DualRefine: Self-Supervised Depth and Pose Estimation Through Iterative Epipolar Sampling and Refinement Toward Equilibrium


Self-supervised multi-frame depth estimation achieves high accuracy by computing matching costs of pixel correspondences between adjacent frames, injecting geometric information into the network. These pixel-correspondence candidates are computed based on the relative pose estimates between the frames. Accurate pose predictions are essential for precise matching cost computation as they influence the epipolar geometry. Furthermore, improved depth estimates can, in turn, be used to align pose estimates.
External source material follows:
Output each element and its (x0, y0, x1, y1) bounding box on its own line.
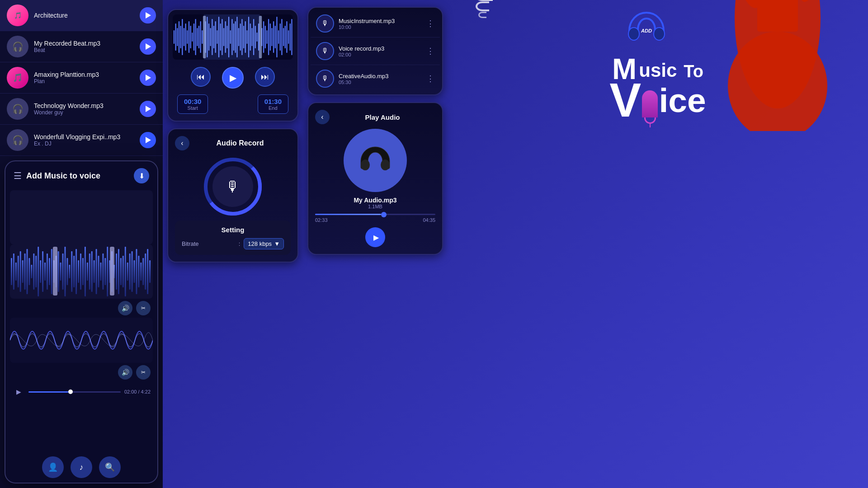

Inspired by traditional structure-from-motion (SfM) principles, we propose the DualRefine model, which tightly couples depth and pose estimation through a feedback loop. Our novel update pipeline uses a deep equilibrium model framework to iteratively refine depth estimates and a hidden state of feature maps by computing local matching costs based on epipolar geometry. Importantly, we used the refined depth estimates and feature maps to compute pose updates at each step. This update in the pose estimates slowly alters the epipolar geometry during the refinement process. Experimental results on the KITTI dataset demonstrate competitive depth prediction and odometry prediction performance surpassing published self-supervised baselines.

[Paper]   [Code]


  • We introduce an iterative update module that is based on epipolar geometry and direct alignment.
  • These updates refine theinitial estimates made by the single-frame model.
  • The model is designed within a deep equilibrium framework, which allows the model to converge to a fixed point.

Overall architecture

Given a pair of source and target images, the teacher model predicts an initial depth D0 and pose T0, as well as initial hidden states that will be updated. DEQ-based alignments are then performed to find the fixed point and output the final predictions.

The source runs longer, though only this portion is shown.